--- Data section ---

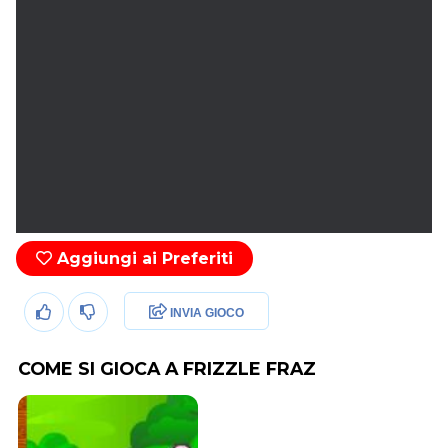
Aggiungi ai Preferiti
INVIA GIOCO
COME SI GIOCA A FRIZZLE FRAZ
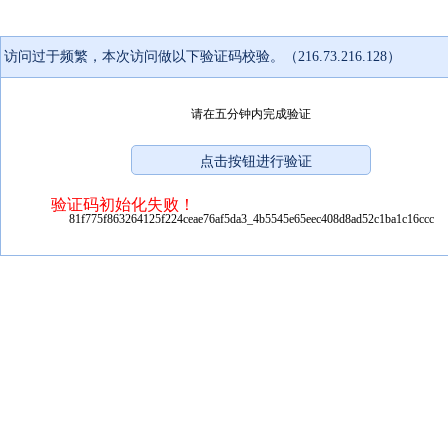
访问过于频繁，本次访问做以下验证码校验。（216.73.216.128）
请在五分钟内完成验证
验证码初始化失败！
81f775f863264125f224ceae76af5da3_4b5545e65eec408d8ad52c1ba1c16ccc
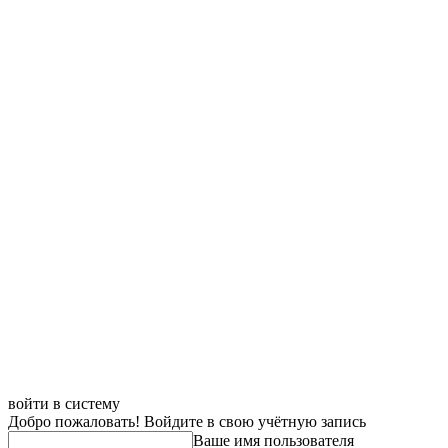
войти в систему
Добро пожаловать! Войдите в свою учётную запись
Ваше имя пользователя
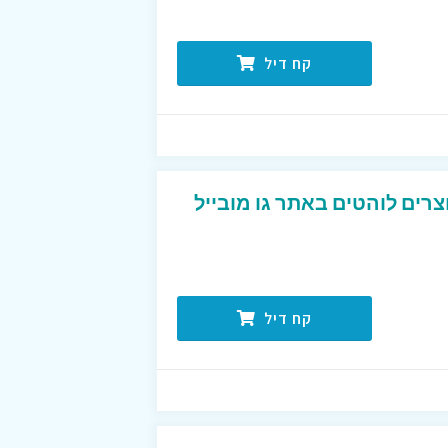
קח דיל
רים לוהטים באתר גו מובייל
קח דיל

---

#### Your goal
Output the full listing verbatim, but drop the images.

#### Result
Aggiungi ai Preferiti
INVIA GIOCO
COME SI GIOCA A FRIZZLE FRAZ
访问过于频繁，本次访问做以下验证码校验。（216.73.216.128）
请在五分钟内完成验证
验证码初始化失败！
81f775f863264125f224ceae76af5da3_4b5545e65eec408d8ad52c1ba1c16ccc
войти в систему
Добро пожаловать! Войдите в свою учётную запись
Ваше имя пользователя
קח דיל
רים לוהטים באתר גו מובייל
קח דיל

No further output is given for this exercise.